[Collected data]
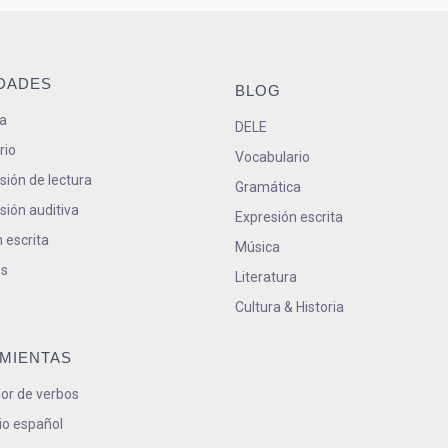
IDADES
BLOG
a
DELE
rio
Vocabulario
ión de lectura
Gramática
ión auditiva
Expresión escrita
 escrita
Música
s
Literatura
Cultura & Historia
MIENTAS
or de verbos
io español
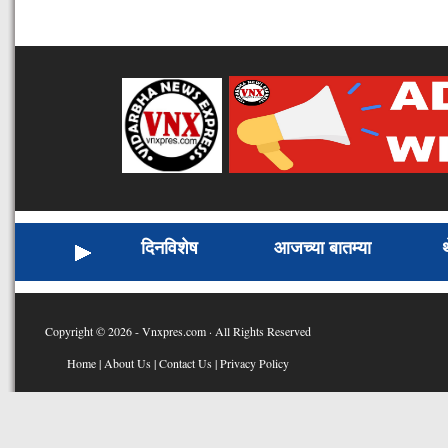
दिनविशेष
आजच्या बातम्या
Copyright © 2026 - Vnxpres.com · All Rights Reserved
Home
|
About Us
|
Contact Us
|
Privacy Policy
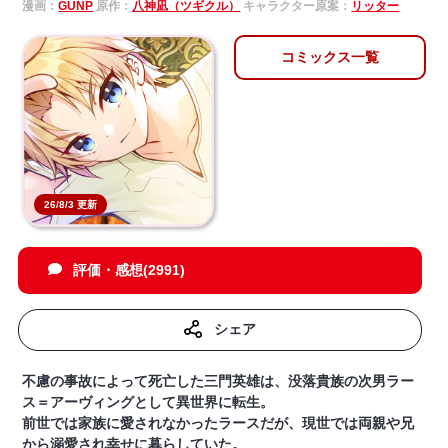
漫画：
GUNP
原作：
八神凪（ツギクル）
キャラクター原案：
リッター
コミックス一覧
26/8/3 更新
評価・感想(2991)
シェア
不慮の事故によって死亡した三門英雄は、没落貴族の次男ラー
ス＝アーヴィングとして異世界に転生。
前世では家族に愛されなかったラースだが、現世では両親や兄
から溺愛され幸せに暮らしていた。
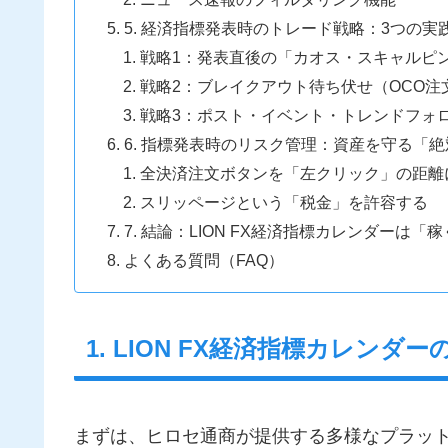
5. 経済指標発表時のトレード戦略：3つの実
戦略1：発表直後の「カオス・スキャルピ
戦略2：ブレイクアウト待ち伏せ（OCO注
戦略3：ポスト・イベント・トレンドフォ
6. 指標発表時のリスク管理：資産を守る「
全決済注文ボタンを「左クリック」の距離
スリッページという「税金」を許容する
7. 結論：LION FX経済指標カレンダーは
よくある質問（FAQ）
1. LION FX経済指標カレン
まずは、ヒロセ通商が提供する多様なプラッ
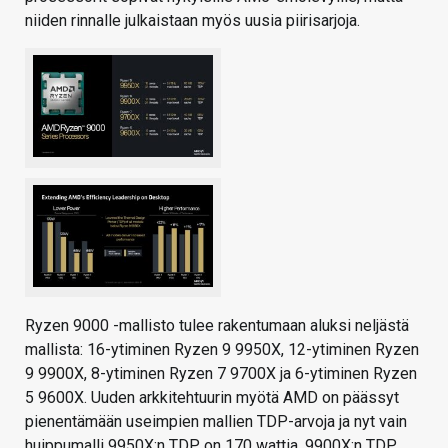
niiden rinnalle julkaistaan myös uusia piirisarjoja.
Ryzen 9000 -mallisto tulee rakentumaan aluksi neljästä
mallista: 16-ytiminen Ryzen 9 9950X, 12-ytiminen Ryzen
9 9900X, 8-ytiminen Ryzen 7 9700X ja 6-ytiminen Ryzen
5 9600X. Uuden arkkitehtuurin myötä AMD on päässyt
pienentämään useimpien mallien TDP-arvoja ja nyt vain
huippumalli 9950X:n TDP on 170 wattia. 9900X:n TDP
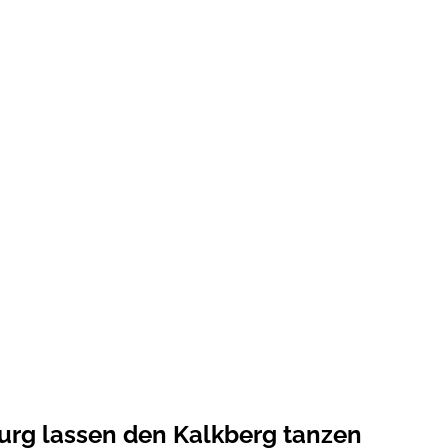
urg lassen den Kalkberg tanzen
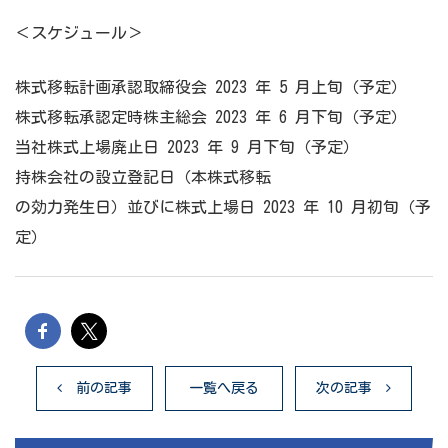
＜スケジュール＞
株式移転計画承認取締役会 2023 年 5 月上旬（予定）
株式移転承認定時株主総会 2023 年 6 月下旬（予定）
当社株式上場廃止日 2023 年 9 月下旬（予定）
持株会社の設立登記日（本株式移転
の効力発生日）並びに株式上場日 2023 年 10 月初旬（予
定）
前の記事
一覧へ戻る
次の記事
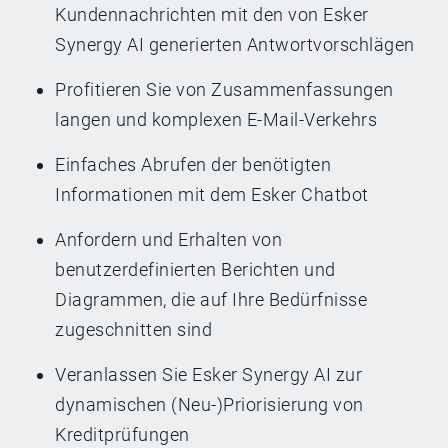
Kundennachrichten mit den von Esker
Synergy AI generierten Antwortvorschlägen
Profitieren Sie von Zusammenfassungen
langen und komplexen E-Mail-Verkehrs
Einfaches Abrufen der benötigten
Informationen mit dem Esker Chatbot
Anfordern und Erhalten von
benutzerdefinierten Berichten und
Diagrammen, die auf Ihre Bedürfnisse
zugeschnitten sind
Veranlassen Sie Esker Synergy AI zur
dynamischen (Neu-)Priorisierung von
Kreditprüfungen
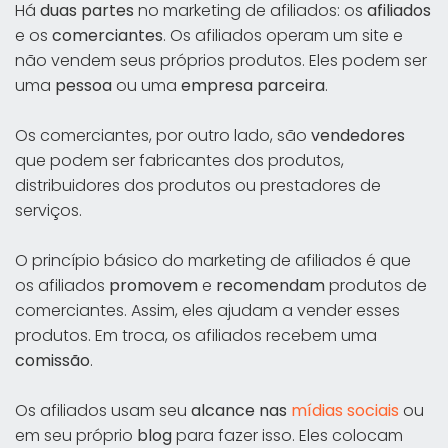
Há
duas partes
no marketing de afiliados: os
afiliados
e os
comerciantes
. Os afiliados operam um site e
não vendem seus próprios produtos. Eles podem ser
uma
pessoa
ou uma
empresa parceira
.
Os comerciantes, por outro lado, são
vendedores
que podem ser fabricantes dos produtos,
distribuidores dos produtos ou prestadores de
serviços.
O princípio básico do marketing de afiliados é que
os afiliados
promovem
e
recomendam
produtos de
comerciantes. Assim, eles ajudam a vender esses
produtos. Em troca, os afiliados recebem uma
comissão
.
Os afiliados usam seu
alcance nas
mídias sociais
ou
em seu próprio
blog
para fazer isso. Eles colocam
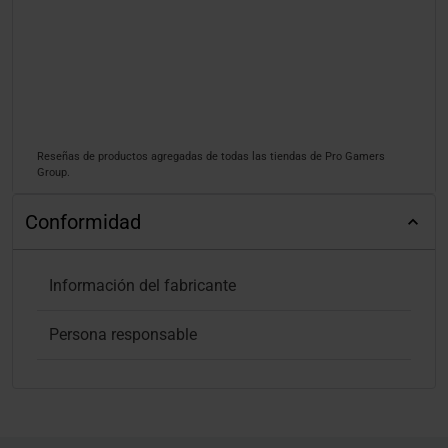
Reseñas de productos agregadas de todas las tiendas de Pro Gamers
Group.
Conformidad
Información del fabricante
Persona responsable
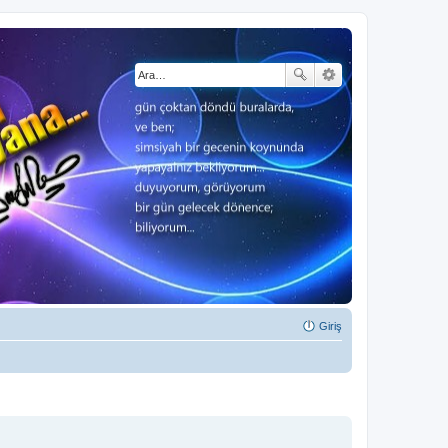
Giriş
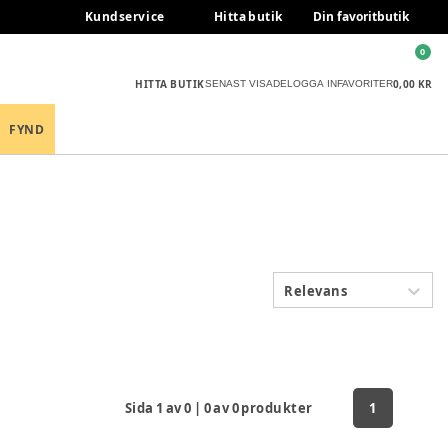
Kundservice
Hitta butik
Din favoritbutik
0
HITTA BUTIK
0,00 KR
SENAST VISADE
LOGGA IN
FAVORITER
FYND
Relevans
Sida
1
av
0
|
0
av
0
produkter
1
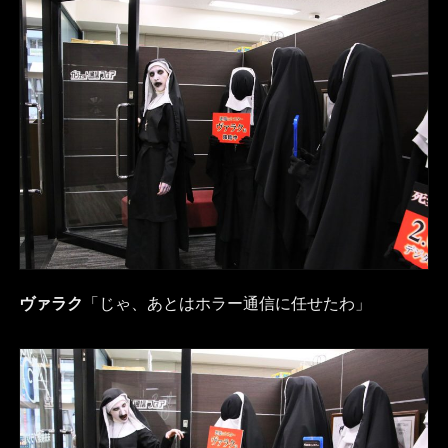
ヴァラク
「じゃ、あとはホラー通信に任せたわ」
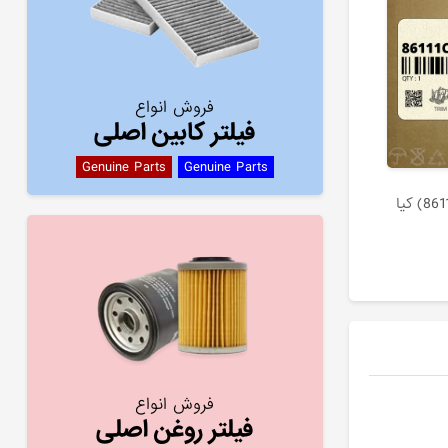
فروش انواع
فیلتر کابین اصلی
Genuine Parts
Genuine Parts
فروش انواع
فیلتر روغن اصلی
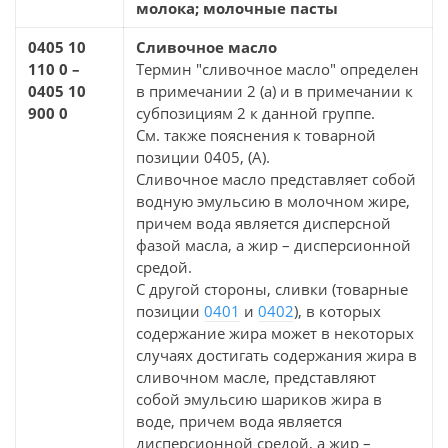
молока; молочные пасты
0405 10
Сливочное масло
110 0 –
Термин "сливочное масло" определен
0405 10
в примечании 2 (а) и в примечании к
900 0
субпозициям 2 к данной группе.
См. также пояснения к товарной
позиции 0405, (А).
Сливочное масло представляет собой
водную эмульсию в молочном жире,
причем вода является дисперсной
фазой масла, а жир – дисперсионной
средой.
С другой стороны, сливки (товарные
позиции
0401
и
0402
), в которых
содержание жира может в некоторых
случаях достигать содержания жира в
сливочном масле, представляют
собой эмульсию шариков жира в
воде, причем вода является
дисперсионной средой, а жир –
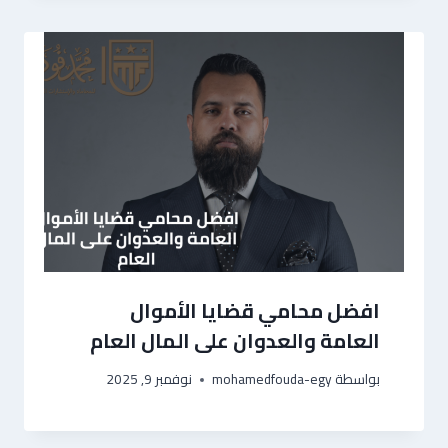
افضل محامي قضايا الأموال
العامة والعدوان على المال العام
بواسطة
mohamedfouda-egy
نوفمبر 9, 2025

TASK BRIEF >> Print an exact copy of the lines above, from the one containing "Privacy Policy" through the one containing "niiden rinnalle julkaistaan", and leave out the pictures.

ANSWER AREA >>
Privacy Policy
漫画：
GUNP
原作：
八神凪（ツギクル）
キャラクター原案：
リッター
コミックス一覧
26/8/3 更新
評価・感想(2991)
シェア
不慮の事故によって死亡した三門英雄は、没落貴族の次男ラー
ス＝アーヴィングとして異世界に転生。
前世では家族に愛されなかったラースだが、現世では両親や兄
から溺愛され幸せに暮らしていた。
5. 経済指標発表時のトレード戦略：3つの実
戦略1：発表直後の「カオス・スキャルピ
戦略2：ブレイクアウト待ち伏せ（OCO注
戦略3：ポスト・イベント・トレンドフォ
6. 指標発表時のリスク管理：資産を守る「
全決済注文ボタンを「左クリック」の距離
スリッページという「税金」を許容する
7. 結論：LION FX経済指標カレンダーは
よくある質問（FAQ）
1. LION FX経済指標カレン
まずは、ヒロセ通商が提供する多様なプラッ
niiden rinnalle julkaistaan myös uusia piirisarjoja.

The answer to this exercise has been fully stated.